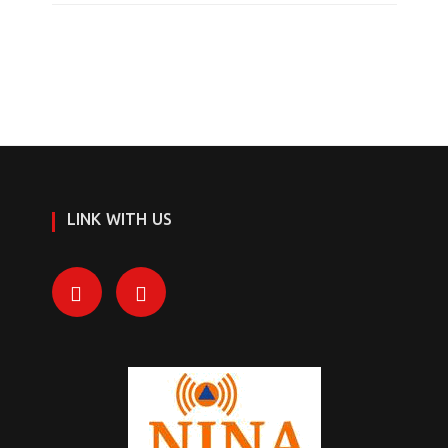
LINK WITH US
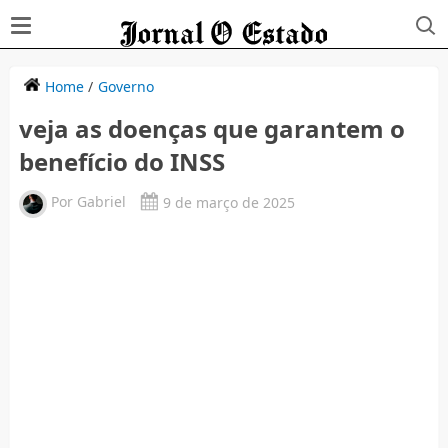
Home
/
Governo
veja as doenças que garantem o
benefício do INSS
Por
Gabriel
9 de março de 2025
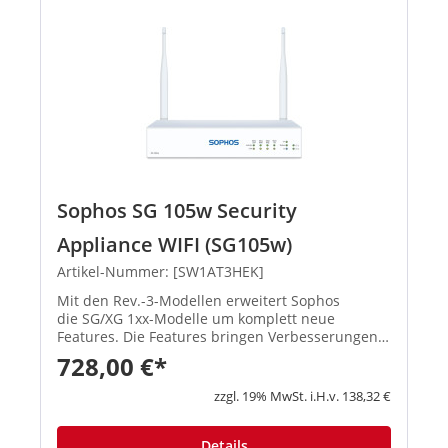
Sophos SG 105w Security
Appliance WIFI (SG105w)
Artikel-Nummer: [SW1AT3HEK]
Mit den Rev.-3-Modellen erweitert Sophos
die SG/XG 1xx-Modelle um komplett neue
Features. Die Features bringen Verbesserungen
in den Schwerpunktbereichen Konnektivität,
728,00 €*
Flexibilität, Zuverlässigkeit und Performa...
zzgl. 19% MwSt. i.H.v. 138,32 €
Details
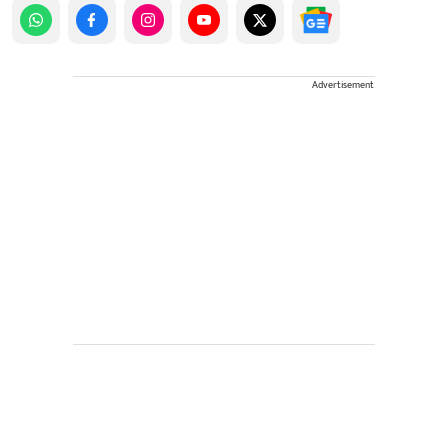
Advertisement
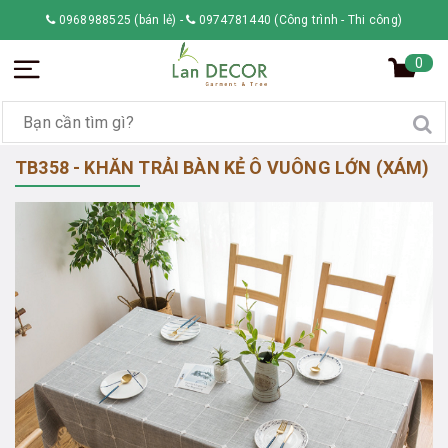
0968988525 (bán lẻ)
-
0974781440 (Công trình - Thi công)
0
TB358 - KHĂN TRẢI BÀN KẺ Ô VUÔNG LỚN (XÁM)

Work required:
A precise repetition of every entry, free of pictures, is the expected answer.

Answer section:
LINK WITH US
Home
/
Governo
veja as doenças que garantem o
benefício do INSS
Por
Gabriel
9 de março de 2025
Sophos SG 105w Security
Appliance WIFI (SG105w)
Artikel-Nummer: [SW1AT3HEK]
Mit den Rev.-3-Modellen erweitert Sophos
die SG/XG 1xx-Modelle um komplett neue
Features. Die Features bringen Verbesserungen
in den Schwerpunktbereichen Konnektivität,
728,00 €*
Flexibilität, Zuverlässigkeit und Performa...
zzgl. 19% MwSt. i.H.v. 138,32 €
Details
Advertisement
0968988525 (bán lẻ)
-
0974781440 (Công trình - Thi công)
0
TB358 - KHĂN TRẢI BÀN KẺ Ô VUÔNG LỚN (XÁM)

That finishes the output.